Le Président de la République, Brice Clotaire Oligui Nguema, a tenu une nouvelle fois parole. Fidèle à ses engagements pris devant le peuple gabonais, notamment les jeunes et les porteurs de projets, le Chef de l’État vient d’honorer l’une de ses promesses majeures : la mise à disposition effective de deux fonds d’aide à l’entrepreneuriat et à l’agriculture.
Des promesses concrètes : 20 et 5 milliards pour changer des vies
Au total, 25 milliards de francs CFA ont été injectés à la Banque de l’entrepreneuriat, déjà approvisionnée avant même la tenue de l’élection présidentielle. Ce geste fort témoigne non seulement de la sincérité de l’engagement présidentiel, mais aussi d’une volonté claire de poser des actes concrets en faveur de la jeunesse et du développement agricole.

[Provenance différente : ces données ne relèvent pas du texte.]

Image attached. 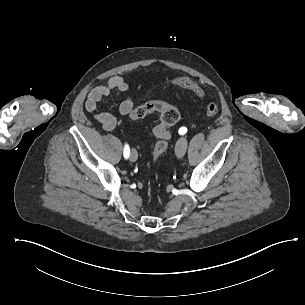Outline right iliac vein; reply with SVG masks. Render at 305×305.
Listing matches in <instances>:
<instances>
[{
	"label": "right iliac vein",
	"instance_id": "1",
	"mask_svg": "<svg viewBox=\"0 0 305 305\" xmlns=\"http://www.w3.org/2000/svg\"><path fill=\"white\" fill-rule=\"evenodd\" d=\"M138 158V155H137V152L135 149H132L131 150V153H130V160L135 162Z\"/></svg>",
	"mask_w": 305,
	"mask_h": 305
}]
</instances>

Le premier fonds, d’un montant de 20 milliards de FCFA, est spécifiquement destiné à financer les projets des jeunes entrepreneurs gabonais dans tous les secteurs d’activités : services, technologies, industrie, culture, artisanat, etc. Le second fonds, doté de 5 milliards de FCFA, est quant à lui réservé aux agriculteurs et éleveurs, deux piliers essentiels de la souveraineté alimentaire nationale.
Un processus rigoureux, digitalisé et progressif
Cependant, il n’est pas question de se précipiter à la Banque de l’entrepreneuriat. Le gouvernement a prévu une procédure claire, transparente et accessible. Les dossiers de candidatures devront être soumis en ligne, via un site internet officiel qui sera mis en service dans les prochaines semaines.
Une fois les dossiers enregistrés, les meilleurs projets seront sélectionnés, puis leurs porteurs seront convoqués pour des entretiens et des formations d’accompagnement. L’objectif est de garantir la viabilité des projets financés et de responsabiliser les bénéficiaires.
Dans un délai de cinq mois, la Banque de l’entrepreneuriat mettra en place les outils nécessaires, notamment un partenariat solide avec les incubateurs et structures d’appui à l’innovation. Ce n’est qu’à l’issue de ce processus de structuration qu’une vaste campagne de communication invitera officiellement les jeunes et agriculteurs intéressés à soumettre leurs projets.
Des conditions claires et strictes pour éviter les abus
L’État ne badine pas avec la rigueur. Ces fonds ne sont pas des dons, mais bien des prêts à taux préférentiels, allant de 3 à 4 %, sans jamais dépasser 5 %. En plus, les bénéficiaires seront exonérés d’impôts, une autre incitation forte à se lancer sans craindre la lourdeur administrative.
Mais attention : tout bénéficiaire qui ne remboursera pas sa dette sera poursuivi. “Ce n’est pas de l’argent à prendre et à gaspiller”, martèle l’entourage présidentiel. Le message est clair : l’entrepreneuriat est un engagement, pas une opportunité de détournement.
Un président qui parle vrai
En dotant le pays de ces deux fonds stratégiques, Brice Clotaire Oligui Nguema prouve qu’il n’est pas un homme de promesses en l’air. Il agit. Il anticipe. Il bâtit. Pendant que d’autres faisaient des discours sans lendemain, lui pose les fondations d’une économie nouvelle, plus inclusive, plus locale et plus tournée vers la jeunesse.
Les jeunes, les agriculteurs et les éleveurs gabonais ont désormais une occasion historique de prendre leur destin en main, avec l’appui ferme d’un État qui croit en eux.
Le bâtisseur est à l’œuvre. Et ce n’est que le début.